The Incra is charged with helping provide land to rural squatters and strengthening patchy property titles in rural areas. It has resettled thousands of families throughout Brazil in efforts to provide the rural poor with not only land but also credit, technical skills and access to markets.


This year the Incra has received close to $25 million in fines by environmental inspectors for illegal deforastation, the equivalent of 11 percent of all environmental fines levied in the country, according to the O Globo story from today. Of course it's not the Incra itself doing the deforestation, but the agency is struggling to control what goes on in isolated settlements that are supposed to be used for agriculture rather than as bases to extract wood from nearby forests.

The head of the Incra provides a decent response:

"Deforestation in settlements is committed by the property owner or by whoever is renting the land,"  said Incra President Celso Lisboa de Lacerda. "In most cases, there are timber mafias that rent land and even pressure the small landowner to deforest. They threaten to kill leaders that get in the way of their business, there's a lot of pressure from sawmills that buy that wood."

This is true, and it's not fair to blame the Incra for everything that goes on out the middle of nowhere in the state of Para or in the south of Amazonas.
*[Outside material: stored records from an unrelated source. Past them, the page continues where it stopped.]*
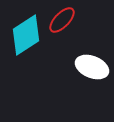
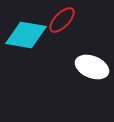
cyan diamond: rotated 42 degrees clockwise
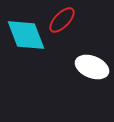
cyan diamond: rotated 60 degrees clockwise
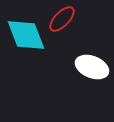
red ellipse: moved 1 px up
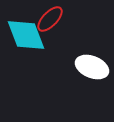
red ellipse: moved 12 px left
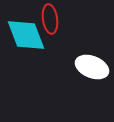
red ellipse: rotated 52 degrees counterclockwise
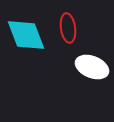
red ellipse: moved 18 px right, 9 px down
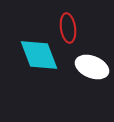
cyan diamond: moved 13 px right, 20 px down
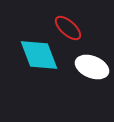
red ellipse: rotated 40 degrees counterclockwise
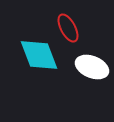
red ellipse: rotated 20 degrees clockwise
But deforestation is now always a case of big chainsaw-wielding sawmill owners putting a gun to the head of landless squatters so they'll cut down trees. The business of deforestation goes from top to bottom, it involves
everyone from corrupt environment officials that bunk papers to, yes, the very settlers that are supposed to be farming that land. In fact, when this ugly incident got everyone talking about the issue of land rights in the Amazon, prosecutors opened an investigation into a number of settlements that appeared to have been created as a front for timber mafias. I would guess that a lot of people on settlements drift back and forth between small farming and shady timber-mafia linked acitivities. Neither one is a particularly great way to make a living if you're at the bottom of the totem pole. Journalist Pat Symmes tracked the value chain of Brazilian tropical hardwood and found that the fancy wood panelling that sells in high end European boutiques usually comes from a tree that was cut down in exchange for the equivalent of around $20 paid in sugar or gasoline.

Land reform, which the Incra is charged with, was supposed to be one of the big answers to this deforestation mess. It probably still is. But this sort of quandary might help explain why Dilma Rousseff has vastly slowed the pace of land reform, as I described here. Turns out she's been under a lot less pressure recently to appease the Landless Workers' Movement, or MST, than Lula was -- a lot of those folks have found work in cities where economies are growing. Land is more expensive now for the government to buy up, so the program's been put on the back burner. Good news as long as the economy boom lasts -- but unfortunately there are plenty of signs that it won't. Either way, I'm convinced the issue of land reform is not going away.